Rory Johnston, cité par le New Statesman, alerte sur un scénario catastrophique : un prolongement du blocus pourrait plonger le monde dans une dépression, bien au-delà d'une simple récession.
Un nœud stratégique au bord du gouffre
Ce détroit, d'à peine 33 kilomètres de large à son point le plus étroit, est une artère vitale. Il relie le golfe Persique au golfe d'Oman, puis à l'océan Indien et au reste du monde. Le volume de pétrole et de gaz naturel qui le traverse chaque jour, provenant d'Arabie saoudite, des Émirats arabes unis, du Koweït, de l'Irak et de l'Iran, est colossal.
Aucune alternative de transit ne peut compenser un blocage prolongé. L'Iran ne se contente pas de déclarer un fermeture ; il mine activement le détroit et menace d'attaquer tout navire qui oserait le franchir. Ce n'est plus une simple dispute diplomatique, mais une action militaire directe.
Les compagnies maritimes, conscientes des risques, refusent d'assurer les navires et d'envoyer leurs équipages dans ces eaux dangereuses. Johnston décrit la situation avec une précision glaçante : un détroit «plié jusqu'à se briser».
Au-delà de la récession : le spectre de la dépression
Une récession, c'est un ralentissement économique, une phase de correction qui se résorbe en un ou deux ans avec des politiques appropriées. Une dépression, c'est une chute brutale et prolongée, avec des pertes d'emplois massives, des faillites d'entreprises et des dégâts structurels qui peuvent prendre une décennie à réparer. Le marché n'a jamais connu cela.

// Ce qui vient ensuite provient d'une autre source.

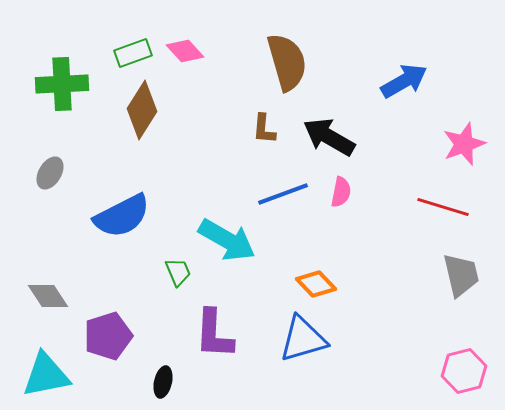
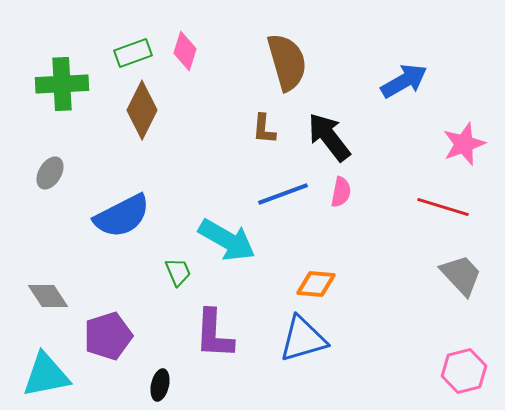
pink diamond: rotated 60 degrees clockwise
brown diamond: rotated 6 degrees counterclockwise
black arrow: rotated 22 degrees clockwise
gray trapezoid: rotated 30 degrees counterclockwise
orange diamond: rotated 42 degrees counterclockwise
black ellipse: moved 3 px left, 3 px down
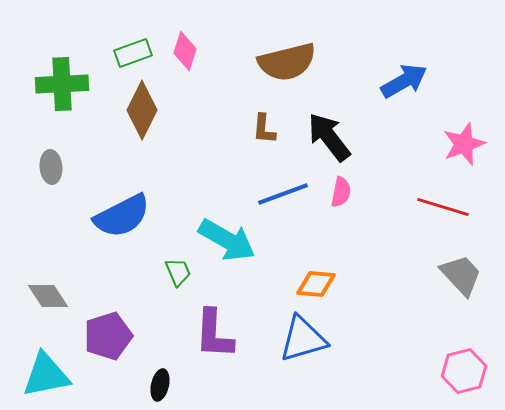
brown semicircle: rotated 92 degrees clockwise
gray ellipse: moved 1 px right, 6 px up; rotated 36 degrees counterclockwise
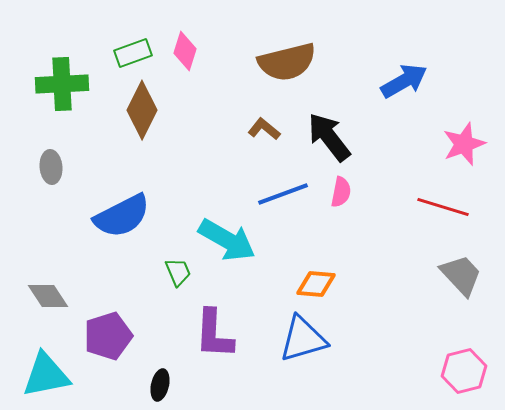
brown L-shape: rotated 124 degrees clockwise
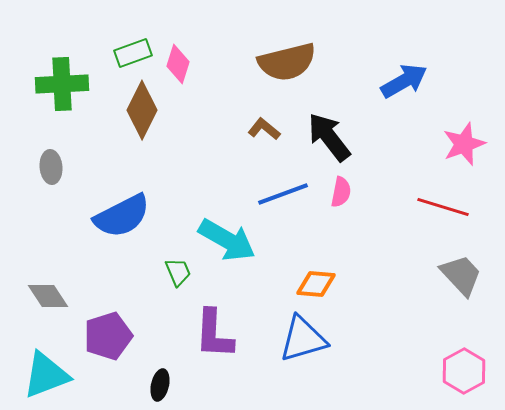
pink diamond: moved 7 px left, 13 px down
pink hexagon: rotated 15 degrees counterclockwise
cyan triangle: rotated 10 degrees counterclockwise
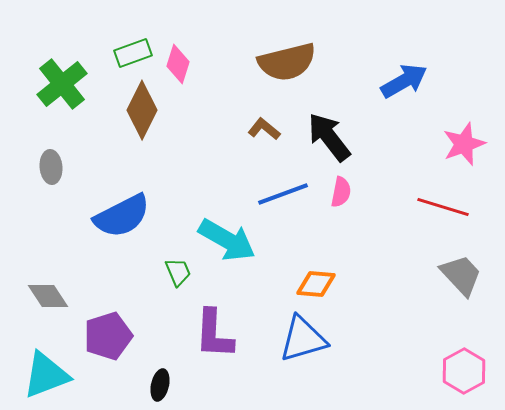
green cross: rotated 36 degrees counterclockwise
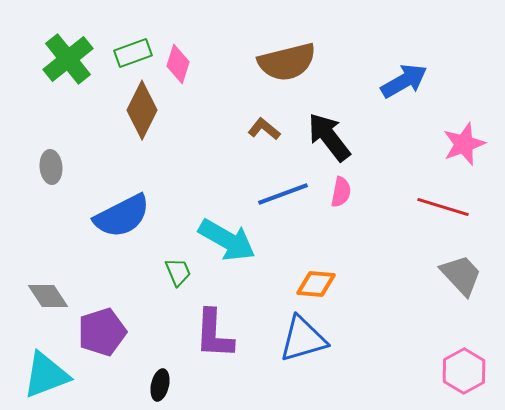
green cross: moved 6 px right, 25 px up
purple pentagon: moved 6 px left, 4 px up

L'invasion de l'Ukraine par la Russie en 2022 avait déjà provoqué un choc énergétique majeur, mais les pays européens avaient pu trouver des alternatives, rediriger les importations et adapter leur consommation. Les attaques des Houthis dans le détroit de donnée depuis 2023 à 2024 ont certes augmenté les coûts et rallongé les routes, mais sans interrompre complètement l'approvisionnement. Le blocage d'Ormuz offre une rupture sans précédent, d'une ampleur et d'une durée inconnues.
Pour les économies les plus riches, le prix du pétrole atteint des sommets qui se traduisent par une hausse d'impôts massive. L'argent destiné au carburant, au transport et à l'énergie ne circule plus dans le reste de l'économie. Moins de consommation, moins d'investissement, une inflation galopante et des banques centrales prises au piège entre la nécessité de contrôler l'inflation et le risque d'aggraver la récession.
L'Europe, fortement dépendante du gaz naturel importé, se trouve particulièrement vulnérable. Le marché est devenu une vente aux enchères où les navires se rendent à celui qui offre le prix le plus élevé. Les pays du Sud Global n'ont aucune chance de rivaliser.
Les conséquences se font déjà sentir sur le transport des denrées alimentaires, la logistique agricole et les chaînes d'approvisionnement humanitaires. Les régions déjà fragilisées par des marges de manœuvre limitées sont les plus touchées. Ces crises énergétiques passées, bien que sévères, avaient été surmontées. Aucune n'a jamais impliqué une interruption aussi brutale et massive.
Rory Johnston ne prédit pas un effondrement du système. Il souligne que les outils pour l'éviter sont insuffisants si le conflit se prolonge. La seule variable capable de changer le cours des événements réside désormais sur la table des négociations diplomatiques.
Le temps presse. Le monde n'a jamais été aussi exposé à la fragilité d'une seule voie.